Сокрушался и плакал он теперь гораздо реже. Практически и не плакал вовсе. Все больше осмысленно и дотошно, почти что с математико-акустической или даже баллистической точностью просчитывал свои передвижения, наружные шаги и прочие звуки, вычисляя по ним расстояние и определяя свои передвижения. Выползания на свет Божий. Правда, ночной и уже полностью лишенный солнечного света. Так – один высший умопостигаемый свет.
Припоминал, как там, в его городке, в пору благостного и уже недостоверного детства, в художественном училище дородный, плохо выбритый и приятно попахивающий чем-то беспримесно спиртным преподаватель проводил пухлой, приятно проминающейся ладонью по его голове против взъерошенных жестких волос и говорил:
– Посмотри, у тебя же плечо из лопатки вываливается, – деликатно прикрывал мягкой ласковой ручкой ароматный рот и не глядя тыкал округлыми пальцами в перепачканный углем или сангиной рисунок. Естественно, все там было на профессиональный академический взгляд не прилажено и не пристроено.
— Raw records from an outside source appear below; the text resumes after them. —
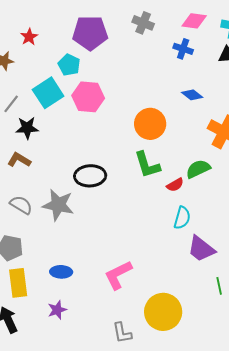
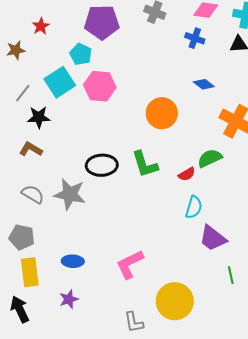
green L-shape: (147, 165) -> (145, 164), moved

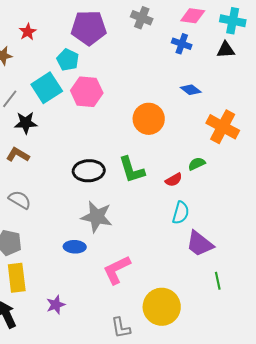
green semicircle: (210, 158) -> (197, 164), size x0.7
gray star: (70, 194) -> (97, 217), moved
blue ellipse: (73, 261) -> (75, 247), moved

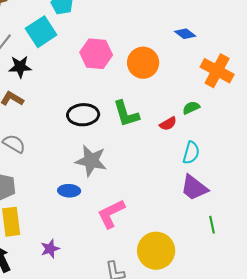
pink hexagon: (87, 92) -> (96, 54), moved
cyan semicircle: (181, 213) -> (191, 153), moved

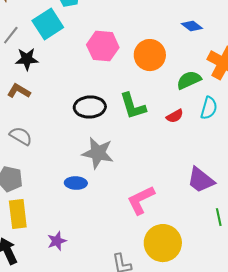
green semicircle: (191, 108) -> (189, 80), moved, size x1.4
cyan semicircle: (191, 153) -> (209, 108), moved
pink L-shape: (111, 214) -> (141, 200), moved

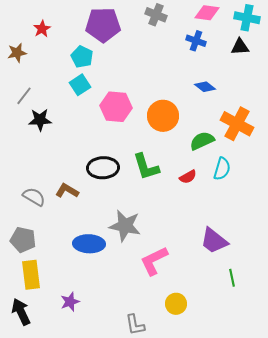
cyan square: (48, 24) -> (80, 85), moved, size x0.7
brown L-shape: (19, 91) -> (67, 191), moved
gray star: (98, 153) -> (125, 226), moved
blue ellipse: (76, 183) -> (89, 244), size x1.4
yellow circle: (163, 243) -> (176, 304), size x0.6

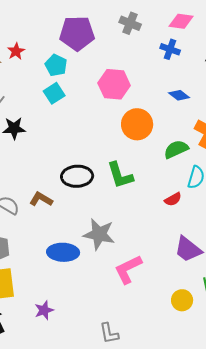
red star: (42, 29) -> (16, 51), moved
pink hexagon: (116, 107) -> (114, 84), moved
red semicircle: (188, 177) -> (173, 199), moved
yellow circle: (176, 304) -> (182, 300), moved

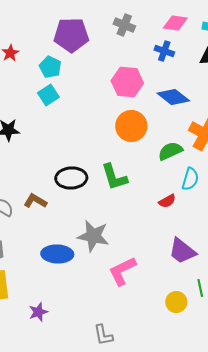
pink hexagon: (114, 84) -> (127, 82), moved
blue diamond: (179, 95) -> (173, 97), size x1.5

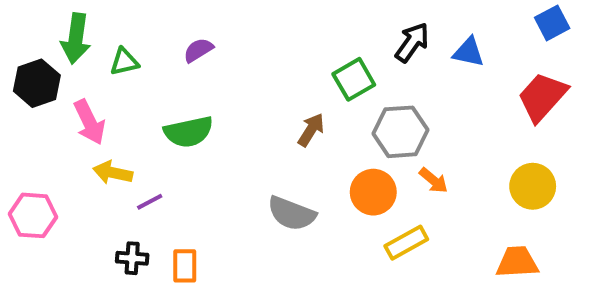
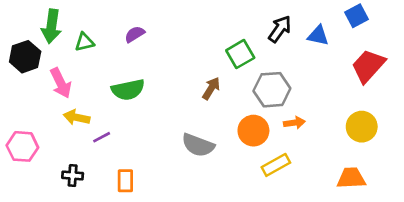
blue square: (552, 23) -> (356, 16), moved
orange arrow: (434, 180) -> (294, 123), turned -48
black cross: (132, 258) -> (73, 175), moved

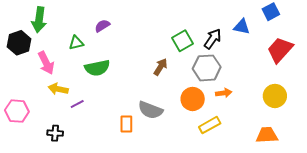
black arrow: (280, 29) -> (213, 39), moved
green triangle: (84, 42) -> (76, 43), moved
orange rectangle: (125, 181) -> (126, 124), moved

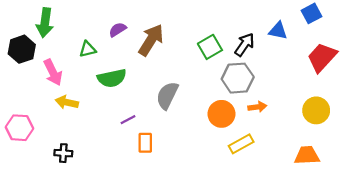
brown arrow: (160, 67) -> (151, 40), moved, size x1.6
purple line: (77, 104) -> (128, 120), moved
gray semicircle: (150, 110) -> (167, 95), moved, turned 95

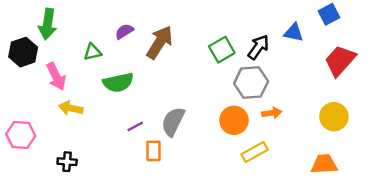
gray semicircle: (167, 95) -> (173, 122), moved

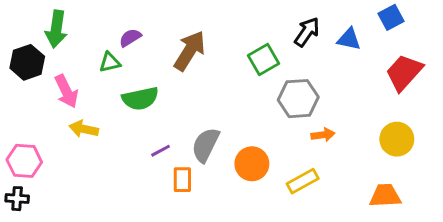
purple semicircle: (124, 31) -> (130, 38), moved
black arrow: (258, 47) -> (307, 32), moved
orange circle: (234, 120) -> (252, 164), moved
black cross: (67, 162) -> (17, 199), moved

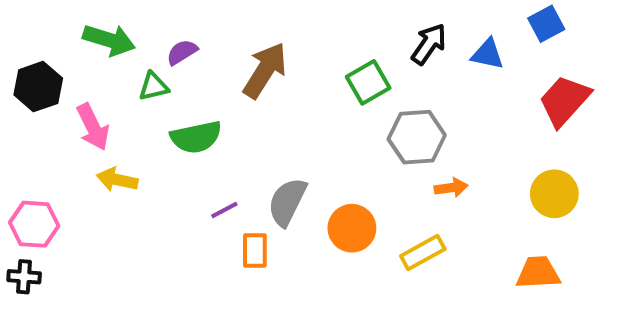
green arrow: (56, 29) -> (109, 40), moved, turned -81

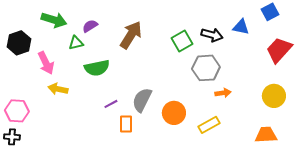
black arrow: (429, 44) -> (212, 35), moved, turned 70

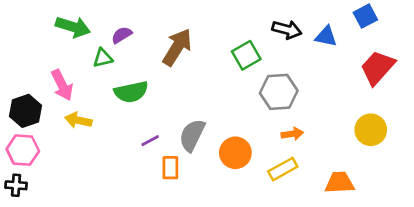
black arrow: (212, 35) -> (287, 30), moved
black hexagon: (19, 43) -> (26, 111), moved
orange arrow: (223, 93) -> (292, 134), moved
orange trapezoid: (266, 135) -> (340, 183), moved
Никакие лопатки не вставлялись ни в никакие ключицы. Руки – в плечи. Ноги в таз. А зачем? По нынешним разнузданным временам вообще ничего такого и в помине давно уже не существует. А тогда все-таки, худо ли, бедно ли, царили общеутвержденные и общеоговоренные правила построения художественных произведений и воспроизведения натуры.
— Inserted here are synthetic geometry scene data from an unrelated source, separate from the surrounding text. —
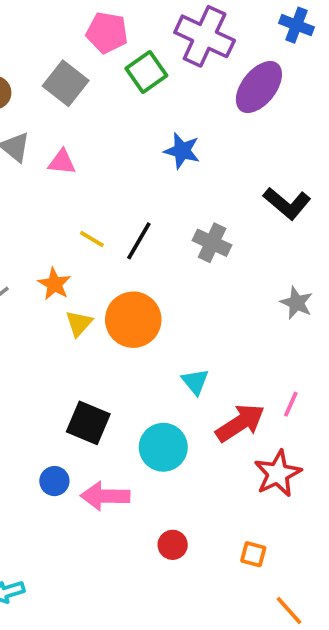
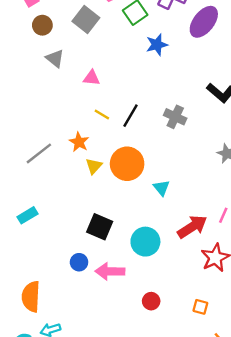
blue star: (182, 151) -> (157, 45), moved, turned -30
pink triangle: (62, 162) -> (92, 78), moved
cyan triangle: (195, 382) -> (161, 188), moved

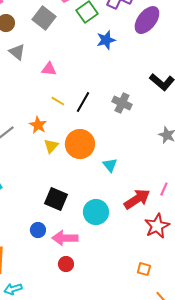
red circle: (151, 301) -> (66, 264), moved

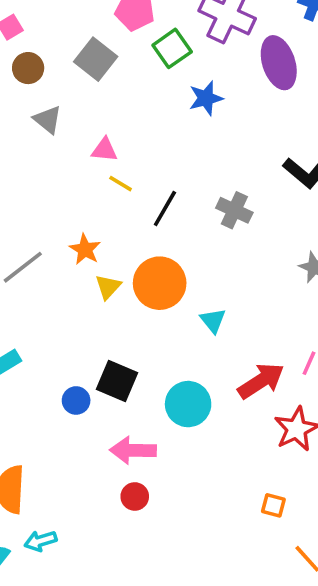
purple ellipse: (147, 20) -> (279, 63), turned -56
yellow line: (58, 101) -> (121, 184), moved
blue circle: (38, 230) -> (76, 400), moved

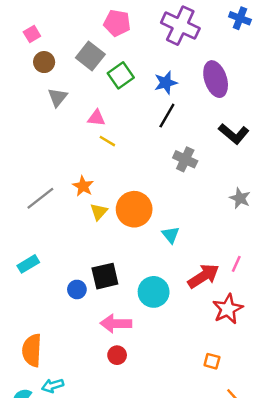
green square: (172, 48) -> (121, 75), moved
purple ellipse: (279, 63) -> (216, 79), moved
gray triangle: (48, 120) -> (57, 97), turned 30
black line: (165, 208) -> (167, 116), moved
black square: (117, 381) -> (105, 276), turned -36

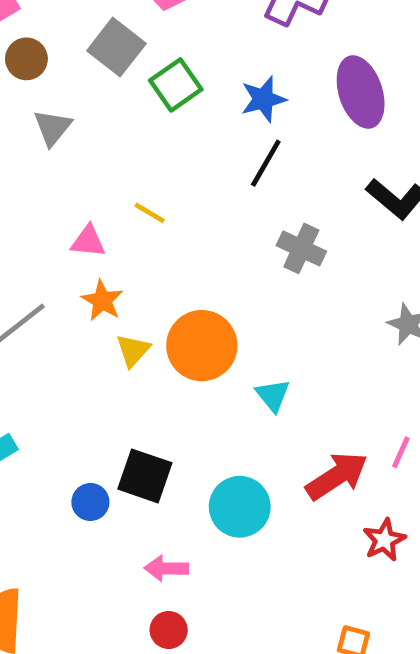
pink triangle: (96, 118) -> (88, 241), moved
black square: (105, 276) -> (145, 476), turned 32
red star: (228, 309) -> (384, 540), size x0.7
pink arrow: (116, 324) -> (166, 568), size x0.7

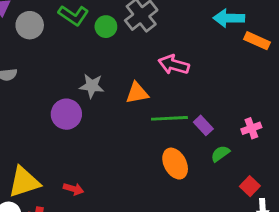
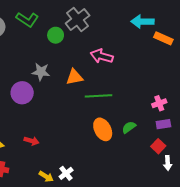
green circle: (106, 27) -> (56, 35), moved
purple rectangle: (203, 125) -> (163, 124), moved, turned -56
green semicircle: (220, 154) -> (129, 127), moved
red arrow: (73, 189) -> (31, 141), moved

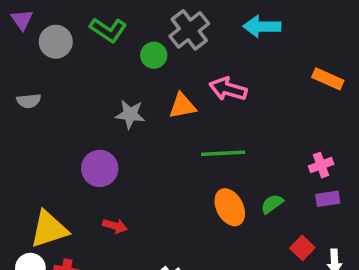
cyan arrow: (142, 22) -> (262, 26), moved
orange rectangle: (163, 38) -> (328, 79), moved
orange triangle: (74, 77) -> (182, 106), moved
purple circle: (22, 93) -> (100, 168), moved
red square: (158, 146) -> (302, 248), moved

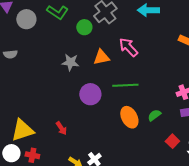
pink arrow: (228, 89) -> (128, 47), turned 30
purple circle: (100, 168) -> (90, 94), moved
red arrow: (115, 226) -> (61, 128), turned 40

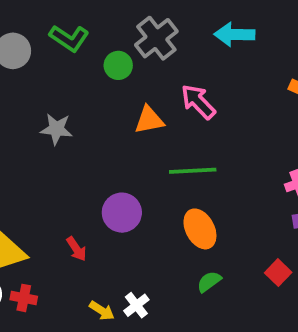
gray star: (70, 62) -> (56, 129), moved
purple circle: (90, 94) -> (122, 213), moved
green semicircle: (154, 115) -> (209, 282), moved

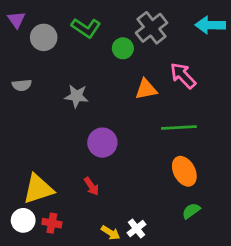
purple circle: (122, 213) -> (102, 143), moved

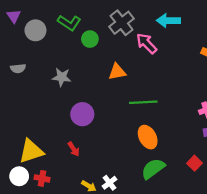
green circle: (123, 48) -> (90, 39), moved
pink arrow: (183, 76) -> (147, 43), moved
green semicircle: (191, 211) -> (153, 169), size x1.6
– Я так и хотел! – глаза худого остролицего носатого ученика от нервного преизбытка наполнялись крупными слезами.
Преподаватель понимающе улыбался, кашлял в сторону, опять нежно прикрывая пальцами рот. На одном из них вспыхивал камень, оправленный в какое-то причудливое золотое плетение. Снова проводил по волосам своего любимца невесомой ладонью и отходил. Времена тогда были, даже в провинции, если и не авангардные, то уж предреволюционные, точно. Чуть позднее, в достаточно осмысленном для всякого художества возрасте, под давлением небольшой местной передовой окружающей артистической среды и культурной общественности он быстро перешел от всяких там лопаток и предплечий к непредставимым в их провинциальных местах геометрическим фигурам. Продвинутый был. Ему говорили комплименты. Всякий раз от нервности он стремительно отворачивался и глаза наполнялись слезами. Он терял дар речи. Быстро и невнятно бормотал. Отходил в сторону, проговаривая что-то вроде:
– Это не то, это не то!
– Что ты, старик! Здорово. Ты, старик, гений, – не обращая внимания на его заикания, возражали доброжелатели и поклонники, воспринимая художническое бормотание если не кокетством, то просто недопониманием, безумием и идиотизмом гения. Случаи понятные и всем известные.
– Нет, нет, не то, – он яростно отталкивал в сторону свое «гениальное» произведение и отбегал, чтобы не выдать предательских слез простого нервного перенапряжения, вдруг прямо вываливавшихся из его широко раскрытых глаз. В углу он быстро-быстро моргал. Слезы слетали с длинных, черных, детских еще ресниц. Остатние смахивал ладонью и возвращался к понимающе усмехающимся приятелям. В общем, нервный был. Натура, повторимся, художественная, тонко чувствующая и глубоко переживающая.
Изредка в саду раздавался какой-нибудь, невнятный ему, потомственному городскому жителю, шорох. Он инстинктивно бросался к крыльцу. Хотя кому в ночи шуршать-то, кроме таких же, как и он, ночных испуганных тварей – хорьков, лисиц да крыс-мышей. Немецких патрулей давно уже здесь не хаживало. Партизан не слыхивали. Деревня была спокойная. Будто даже и не война вокруг. Хотя, конечно, для него все выглядело иначе.
Глядел он прямо и даже как-то бессмысленно, мало чего различая сверкающими совсем другой влагой красноватыми глазами. Иногда ему казалось, что одежда его начинала светиться – не от гнилости ли? Он ощупывал себя. Мятый пиджак и обвисшие брюки были сыроваты, но далеки от тления и разложения.
Звуки почти полностью отсутствовали в окружающей его бессветной жизни. В ночной, не то чтобы опасной, но неверной тьме мало кто выползал на заоградную сельскую улицу. Электричества не было. При первых же признаках подступающих сумерек в зимние дни все стремительно распределялись парами и непарами по промерзшим постелям в нетопленных домах. Парам, понятно, потеплее. Да редко где сохранилось более чем по одному обитателю на избу. Убили, расстреляли. Сами вымерли. Время было вовсе не для жизни и не для живых. Немцы запрещали углубляться далеко в лес по дрова. Рубили что поближе. Да уж все и вырубили. Так что распределялись всем сохранившимся деревенским вымороженным населением по постелям, навалив сверху ворохи сохранившегося тухловатого и гниловатого тряпья. Такие были времена.